Climbing the jungle gym of success: Nontraditional career paths in professional learning

From the editor: This post is the first in a series on nontraditional career paths for those working in educator professional learning. We asked Nikki Mouton to share her professional journey from a science teacher in Georgia to Senior District Fellow with Learning Forward. Future posts will explore how other educators are leveraging their knowledge and skills in professional learning to find success in alternative career paths.

I started my career as a science teacher for Bibb County (GA) Public Schools, teaching at the same high school I attended as a student. During these years teaching high school and middle school, I was afforded the opportunity to serve more students by working with teachers as a district-level instructional coach. While in this role, I joined a cohort for professional developers and was introduced to Learning Forward, called NSDC at the time. I began learning all the different aspects of being an instructional coach, including adult learning theory and how to focus on meeting the needs of students and teachers. It was here that I realized there was a whole world in public education outside of the typical principal, counselor, or teacher career pathways – there were people who spent their time trying to help teachers improve their craft.

During those early years, I worked with a group of individuals who were tied to Learning Forward. They talked about being graduates of the Learning Forward Academy like it was the Masters event for golf enthusiasts or like Harvard for attorneys. I then had the good fortune to go to Learning Forward’s annual conference for the first time. What an eye opener that was for me. As a science teacher, I had attended other conferences, but no place outside of the university did I find learning that poured into my growth and development like the annual conference. The entire time, I was asking myself, how can I affect change at the same level in my own sphere?

 

From instructional coach to curriculum director

Not long after that, a science director position opened up and someone suggested I apply. I felt honored but unprepared. I thought, there is no way I can fit into those shoes. I’ve not completed other traditional steps that people usually go through to prepare for this type of position. However, I put my name in the hat with all of the other well-qualified applicants, thinking that at least it would be a learning experience if nothing else.

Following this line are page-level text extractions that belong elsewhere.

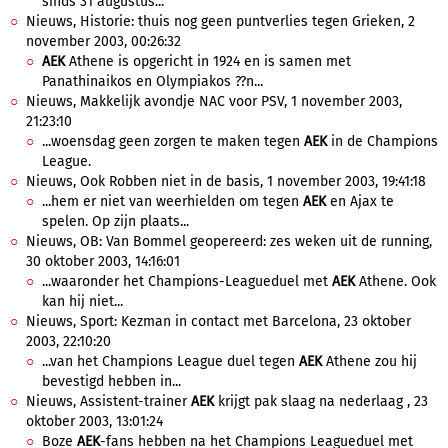
sinds 31 augustus...
Nieuws, Historie: thuis nog geen puntverlies tegen Grieken, 2
november 2003, 00:26:32
AEK
Athene is opgericht in 1924 en is samen met
Panathinaikos en Olympiakos ??n...
Nieuws, Makkelijk avondje NAC voor PSV, 1 november 2003,
21:23:10
...woensdag geen zorgen te maken tegen
AEK
in de Champions
League.
Nieuws, Ook Robben niet in de basis, 1 november 2003, 19:41:18
...hem er niet van weerhielden om tegen
AEK
en Ajax te
spelen. Op zijn plaats...
Nieuws, OB: Van Bommel geopereerd: zes weken uit de running,
30 oktober 2003, 14:16:01
...waaronder het Champions-Leagueduel met
AEK
Athene. Ook
kan hij niet...
Nieuws, Sport: Kezman in contact met Barcelona, 23 oktober
2003, 22:10:20
...van het Champions League duel tegen
AEK
Athene zou hij
bevestigd hebben in...
Nieuws, Assistent-trainer
AEK
krijgt pak slaag na nederlaag , 23
oktober 2003, 13:01:24
Boze
AEK
-fans hebben na het Champions Leagueduel met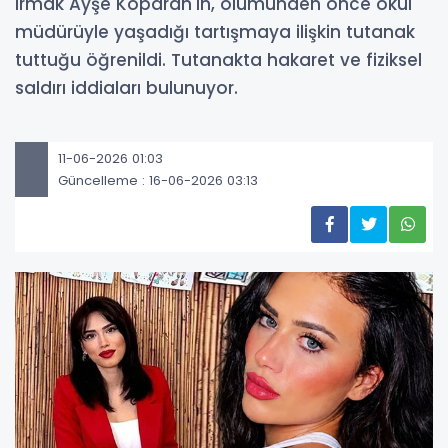
Irmak Ayşe Koparan'ın, ölümünden önce okul
müdürüyle yaşadığı tartışmaya ilişkin tutanak
tuttuğu öğrenildi. Tutanakta hakaret ve fiziksel
saldırı iddiaları bulunuyor.
11-06-2026 01:03
Güncelleme : 16-06-2026 03:13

It turns out that the district valued the skills I had started building related to professional learning theory, adult learning theory, curriculum and instruction, and professional learning’s impact on student achievement. These skills were already undergirding all of my work, and I got the job.

I went from instructional coach to science curriculum director, responsible for all things K-12 science. The skill set I needed for that job was different than the skill set that one might need to be a principal. I wasn’t managing people or a building, but I had leadership responsibilities. I had no team, just an assistant and 12,000 teachers in our district. I had to be able to forge relationships with internal and external stakeholders, be it teachers, senior-level district leaders, principals, vendors, parents, or board members.

 

Career Center

 

Climbing the jungle gym of success

After four or five years, I had started several initiatives and had been through several cycles of adoption, trainings, workshops for new teachers, parent involvement, writing curriculum, and evaluations. I started to think about next steps. In conversations with mentors, they all advised that to move up, I needed to be a school-level leader in the traditional ladder progression. As a director, I was already equal to principals in salary, so listening to that advice would have kept me stagnant and looking for another step up soon enough.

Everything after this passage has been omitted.